AI

Windows 11's New AI Is a Chance to Fix One of Microsoft's Biggest Flops

First, chatbots came for Bing, then Microsoft Office, and now Windows itself.

The Surface Pro 9.
Photograph by Ian Carlos Campbell

Microsoft is taking another big step in its push to make artificial intelligence central to every piece of software it offers. We saw it reinvent Bing with an AI chatbot interface powered by OpenAI, and now, at Build 2023, it's expanding a version of those capabilities to the Windows operating system itself with Windows Copilot.

What Microsoft is offering now may be reminiscent of the chat interface it brought to Bing and the Edge browser earlier this year, but it has the potential to upend the main way people use their computers, from the search box that lives in the Windows taskbar to basically all of your apps.

Windows Copilot

The Windows Copilot looks like the Bing chat experience, but it can do a lot more.

Microsoft

To understand Windows Copilot, you have to understand Microsoft 365 Copilot and wade through a lot of enterprise-y branding and terminology. In March 2023, Microsoft introduced its concept of an AI copilot across its suite of enterprise apps like Word, Excel, and Outlook. Besides offering the natural language interface of the new Bing and the ability to generate and summarize text, Microsoft 365 Copilot is connected to all other Microsoft apps and the Microsoft Graph (the platform that lets developers connect to Microsoft’s suite). That means, for example, you could have Copilot pull up a file you had saved in OneDrive for reference in a new Word document just by asking — a really easy way of saving you a lot of time (or having to remember what folder you stashed something in.)

For Windows Copilot, Microsoft seems to be carrying over some of that basic functionality and hooking up Copilot to the operating system and hardware of your PC. That gives Copilot control over software features like focus timers, dark mode, and window snapping, and similarly deep connections to other Microsoft apps like Teams. It can, of course, summarize and create text just and answer basic questions too.

It's a lot like what Microsoft imagined Cortana could be used for, including a dedicated software button for pulling up the chat interface, but with the flexibility and willingness to answer basically any request that the new Bing has demonstrated.

Edge & Plugins

Of course, Windows isn’t the only one getting a Copilot. Edge, which previously had the new Bing chat interface slathered all over it, will now also get access to Microsoft 365 Copilot, with all of the work-related capabilities that implies. This makes a lot of sense for Microsoft, considering Edge, like Bing, is available in other places than just Windows machines. If your work computer is decked out with Microsoft 365, accessing work files from a Mac at home would require going to a separate website or app and logging in, but Copilot in Edge could dramatically simplify all of that by making it a request away.
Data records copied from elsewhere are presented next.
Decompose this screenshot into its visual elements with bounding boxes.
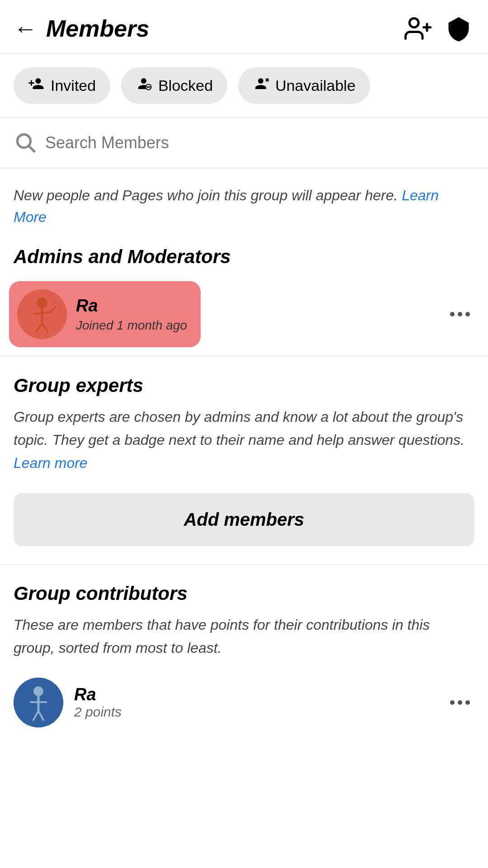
dot3 [465, 312, 470, 316]
avatar [17, 289, 67, 339]
add-members-button[interactable]: Add members [14, 493, 474, 546]
filter-row: Invited Blocked Unavailable [0, 54, 488, 118]
admin-more-options-button[interactable] [446, 307, 474, 321]
filter-blocked-label: Blocked [158, 77, 213, 94]
filter-chip-unavailable[interactable]: Unavailable [238, 67, 370, 104]
page-title: Members [46, 15, 149, 42]
info-text-block: New people and Pages who join this group… [0, 168, 488, 232]
contributor-avatar-image [14, 678, 63, 727]
dot1 [450, 312, 455, 316]
admin-member-card: Ra Joined 1 month ago [0, 277, 488, 352]
person-block-icon [136, 75, 152, 96]
shield-button[interactable] [443, 13, 474, 44]
contributor-avatar [14, 678, 63, 727]
filter-chip-blocked[interactable]: Blocked [121, 67, 227, 104]
search-input[interactable] [45, 133, 474, 152]
svg-point-0 [409, 19, 418, 28]
admin-member-name: Ra [76, 296, 187, 316]
experts-description: Group experts are chosen by admins and k… [0, 406, 488, 484]
cdot2 [458, 700, 462, 705]
contributors-description: These are members that have points for t… [0, 613, 488, 673]
cdot1 [450, 700, 455, 705]
add-user-button[interactable] [402, 13, 434, 44]
info-text: New people and Pages who join this group… [14, 187, 398, 203]
divider-2 [0, 564, 488, 565]
contributor-left: Ra 2 points [14, 678, 122, 727]
search-bar [0, 118, 488, 168]
experts-desc-text: Group experts are chosen by admins and k… [14, 409, 465, 448]
svg-point-18 [33, 686, 43, 696]
experts-learn-more-link[interactable]: Learn more [14, 455, 88, 471]
svg-line-6 [29, 146, 34, 151]
back-button[interactable]: ← [14, 17, 37, 40]
search-icon [14, 131, 36, 155]
contributors-section-title: Group contributors [0, 569, 488, 613]
contributor-more-options-button[interactable] [446, 696, 474, 709]
divider-1 [0, 356, 488, 357]
admin-member-subtitle: Joined 1 month ago [76, 318, 187, 333]
contributor-card: Ra 2 points [0, 673, 488, 732]
header: ← Members [0, 0, 488, 54]
avatar-image [17, 289, 67, 339]
header-icons [402, 13, 474, 44]
shield-icon [445, 15, 472, 42]
experts-section-title: Group experts [0, 361, 488, 406]
admin-member-info: Ra Joined 1 month ago [76, 296, 187, 333]
add-user-icon [404, 15, 432, 42]
person-unavailable-icon [253, 75, 269, 96]
person-add-icon [28, 75, 44, 96]
filter-invited-label: Invited [51, 77, 96, 94]
cdot3 [465, 700, 470, 705]
contributor-subtitle: 2 points [74, 704, 122, 720]
contributor-info: Ra 2 points [74, 685, 122, 720]
admin-card-inner[interactable]: Ra Joined 1 month ago [9, 281, 201, 347]
contributor-name: Ra [74, 685, 122, 704]
filter-chip-invited[interactable]: Invited [14, 67, 110, 104]
admins-section-title: Admins and Moderators [0, 232, 488, 277]
svg-point-8 [37, 297, 47, 308]
filter-unavailable-label: Unavailable [275, 77, 356, 94]
header-left: ← Members [14, 15, 149, 42]
dot2 [458, 312, 462, 316]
Adding to the abilities of all versions of the Copilot and the Bing chatbot itself is a new system for developing plugins that will work across AI interfaces. ChatGPT — which uses the same large language model as Bing and Copilot — already supports plugins to connect the chat interface to outside apps and services. You could ask ChatGPT to order groceries for you over Instacart, for example. Microsoft is adopting OpenAI’s plugin standard to make plugins interoperable across Bing, Copilot, and ChatGPT. We’ve seen glimpses of this idea with its implementation of OpenTable and WolframAlpha plug-ins in Bing, but Microsoft is promising thousands of plugins when the new development framework launches.

The Copilot Theory

Microsoft’s chief technology officer Kevin Scott defines a copilot AI as “an application that uses modern AI, has a conversational interface, and helps you with cognitive tasks.” It’s a simple and broad definition that could include a lot of the generative AI products and experience you’re currently able to access today, but implemented in the way Microsoft is trying in Windows 11, possibly a fundamental change to how you use your computer.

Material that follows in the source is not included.